Adding columns in PostgreSQL and Redshift

2015-04-23 4 min read

    A frequent event when working with a SQL database is adding a column. Ideally, you’d want to add this column before or after another one that makes sense rather than all the way at the end. MySQL makes this straightforward since you can use the AFTER keyword when adding a column to specify exactly where it should be added. PostgreSQL and Redshift make this difficult since all new columns are automatically added at the end.

    Normally, this isn’t a problem in most cases since you just write a query to specify the desired column order but it makes doing a simple “SELECT *” more annoying and will break naive jobs that rely on a particular column order.

    The accepted solution is to create a new table with the proper structure, migrate the data from the original table while using a default value for the new column, drop or rename the original table, and then rename the new table with the original name. It’s a lot easier to see this in code:

    -- The original table
    CREATE TABLE test (
      id int not null primary key,
      name varchar(20) not null
    );
    
    -- Let's say we need to add an age column
    -- Create the new table
    CREATE TABLE test_new (
      id int not null primary key,
      name varchar(20) not null,
      age int not null
    );
    
    -- Migrate the data
    INSERT INTO test_new
      SELECT id, name, 0
      FROM test;
    
    -- Backup the old table
    RENAME TABLE test TO test_old;
    
    -- Rename the new table to have the original name
    RENAME TABLE test_new TO test;
    
    -- If all looks good, drop the old table
    DROP TABLE test_old;

    One issue with this approach is that if the table is very large, it will take a long time to migrate the data from the original to the new table.
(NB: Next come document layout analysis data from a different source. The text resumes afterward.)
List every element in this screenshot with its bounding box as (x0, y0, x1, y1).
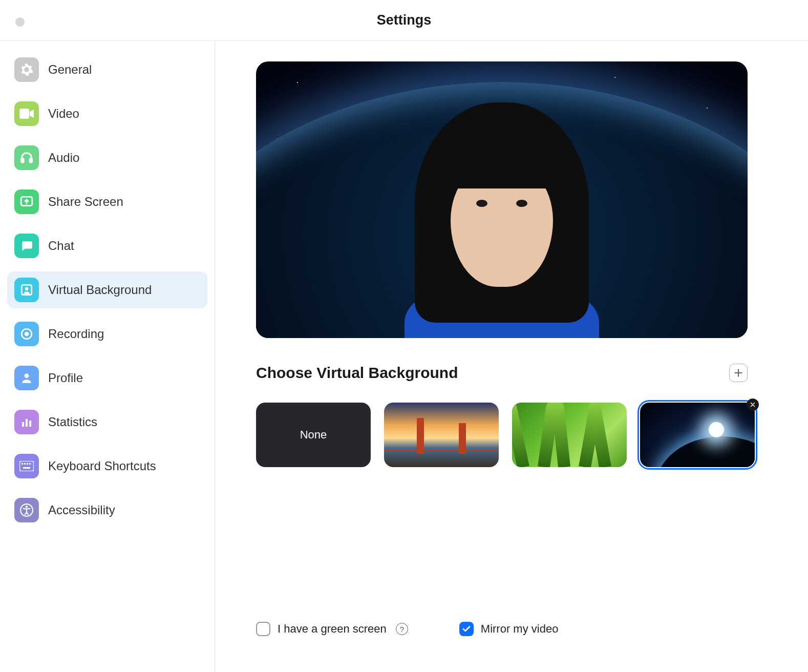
svg-rect-9 (22, 422, 24, 427)
svg-rect-11 (29, 421, 31, 427)
window-title: Settings (377, 12, 432, 28)
titlebar: Settings (0, 0, 808, 41)
svg-rect-13 (22, 463, 23, 465)
record-icon (14, 322, 39, 346)
svg-rect-17 (23, 467, 30, 469)
sidebar-item-label: General (48, 62, 92, 77)
svg-rect-16 (29, 463, 31, 465)
green-screen-label: I have a green screen (278, 622, 387, 636)
svg-point-5 (25, 287, 29, 291)
svg-rect-12 (19, 461, 34, 471)
svg-rect-0 (19, 109, 29, 119)
svg-rect-2 (30, 158, 32, 162)
sidebar-item-general[interactable]: General (7, 51, 207, 88)
sidebar-item-label: Keyboard Shortcuts (48, 459, 156, 473)
mirror-checkbox[interactable] (459, 622, 474, 636)
bg-thumb-grass[interactable] (512, 403, 627, 467)
profile-icon (14, 366, 39, 390)
sidebar-item-label: Audio (48, 151, 79, 165)
background-thumbnails: None (256, 403, 767, 467)
sidebar-item-share-screen[interactable]: Share Screen (7, 183, 207, 220)
svg-point-7 (25, 332, 29, 337)
sidebar-item-audio[interactable]: Audio (7, 139, 207, 176)
green-screen-option: I have a green screen ? (256, 622, 408, 636)
keyboard-icon (14, 454, 39, 478)
sidebar-item-virtual-background[interactable]: Virtual Background (7, 271, 207, 308)
portrait-icon (14, 278, 39, 302)
chat-icon (14, 234, 39, 258)
section-title: Choose Virtual Background (256, 364, 458, 382)
bg-thumb-golden-gate[interactable] (384, 403, 499, 467)
green-screen-checkbox[interactable] (256, 622, 270, 636)
sidebar-item-label: Statistics (48, 415, 97, 429)
sidebar-item-chat[interactable]: Chat (7, 227, 207, 264)
sidebar-item-statistics[interactable]: Statistics (7, 404, 207, 440)
video-icon (14, 101, 39, 126)
bg-thumb-none-label: None (300, 428, 327, 442)
accessibility-icon (14, 498, 39, 522)
sidebar-item-accessibility[interactable]: Accessibility (7, 492, 207, 529)
help-icon[interactable]: ? (396, 623, 408, 635)
svg-point-8 (25, 373, 29, 378)
sidebar-item-video[interactable]: Video (7, 95, 207, 132)
svg-rect-15 (27, 463, 28, 465)
sidebar-item-label: Video (48, 107, 79, 121)
mirror-label: Mirror my video (481, 622, 559, 636)
window-close-dot[interactable] (15, 17, 25, 27)
sidebar: General Video Audio Share Screen Chat (0, 41, 215, 672)
sidebar-item-label: Virtual Background (48, 283, 152, 297)
svg-rect-14 (24, 463, 26, 465)
footer-options: I have a green screen ? Mirror my video (256, 622, 767, 657)
sidebar-item-label: Profile (48, 371, 83, 385)
remove-background-button[interactable] (747, 398, 759, 411)
headphones-icon (14, 145, 39, 170)
main-panel: Choose Virtual Background None (215, 41, 808, 672)
sidebar-item-keyboard-shortcuts[interactable]: Keyboard Shortcuts (7, 448, 207, 485)
svg-rect-1 (22, 158, 24, 162)
svg-rect-10 (26, 419, 28, 427)
sidebar-item-profile[interactable]: Profile (7, 360, 207, 396)
gear-icon (14, 57, 39, 82)
stats-icon (14, 410, 39, 434)
sidebar-item-label: Recording (48, 327, 104, 341)
svg-point-19 (26, 506, 28, 508)
bg-thumb-space[interactable] (640, 403, 755, 467)
add-background-button[interactable] (729, 364, 748, 382)
sidebar-item-label: Accessibility (48, 503, 115, 517)
share-icon (14, 190, 39, 214)
mirror-option: Mirror my video (459, 622, 559, 636)
bg-thumb-none[interactable]: None (256, 403, 371, 467)
sidebar-item-recording[interactable]: Recording (7, 316, 207, 352)
sidebar-item-label: Share Screen (48, 195, 123, 209)
video-preview (256, 61, 748, 338)
sidebar-item-label: Chat (48, 239, 74, 253)
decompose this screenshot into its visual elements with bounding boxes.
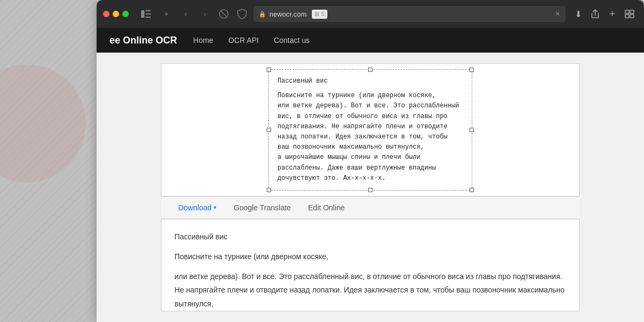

In this case a possible approach is to do it piecemeal - if you know you only need recent data you can migrate a subset of the data first to get the table ready, do the rename, and then migrate the rest. In code again:

    -- The original table
    CREATE TABLE test (
      id int not null primary key,
      name varchar(20) not null
    );
    
    -- Let's say we need to add an age column
    -- Create the new table
    CREATE TABLE test_new (
      id int not null primary key,
      name varchar(20) not null,
      age int not null
    );
    
    -- Migrate some of the data
    INSERT INTO test_new
      SELECT id, name, 0
      FROM test
      WHERE id > 1000000;
    
    -- Backup the old table
    RENAME TABLE test TO test_old;
    
    -- Rename the new table to have the original name
    RENAME TABLE test_new TO test;
    
    -- Migrate the rest of the data
    INSERT INTO test
      SELECT id, name, 0
      FROM test_old
      WHERE id <= 1000000;
    
    -- If all looks good, drop the old table
    DROP TABLE test_old;

    If you know for a fact that it’s not important to have the old data immediately available you can opt to rename the original table, create the new table, and only then migrate the data. This allows queries that need to write data to this table to complete immediately. The risk is that the legacy data will only be available after the migration completes. The last code block:

    -- The original table
    CREATE TABLE test (
      id int not null primary key,
      name varchar(20) not null
    );
    
    -- Let's say we need to add an age column
    -- Create the new table
    CREATE TABLE test_new (
      id int not null primary key,
      name varchar(20) not null,
      age int not null
    );
    
    -- Backup the old table
    RENAME TABLE test TO test_old;
    
    -- Rename the new table to have the original name
    RENAME TABLE test_new TO test;
    
    -- Migrate the data
    INSERT INTO test
      SELECT id, name, 0
      FROM test_old;
    
    -- If all looks good, drop the old table
    DROP TABLE test_old;

    The first scenario handles having columns in the right order but the other two can be useful on MySQL as well when tables are large and performance is critical. For high load databases, transactions can be used to make sure that the renames are done atomically - this will avoid an intermittent query writing to a non existent database. It’s surprising how a task as simple as adding a column can evolve into a large problem with a variety of solutions when running into a variety of constraints.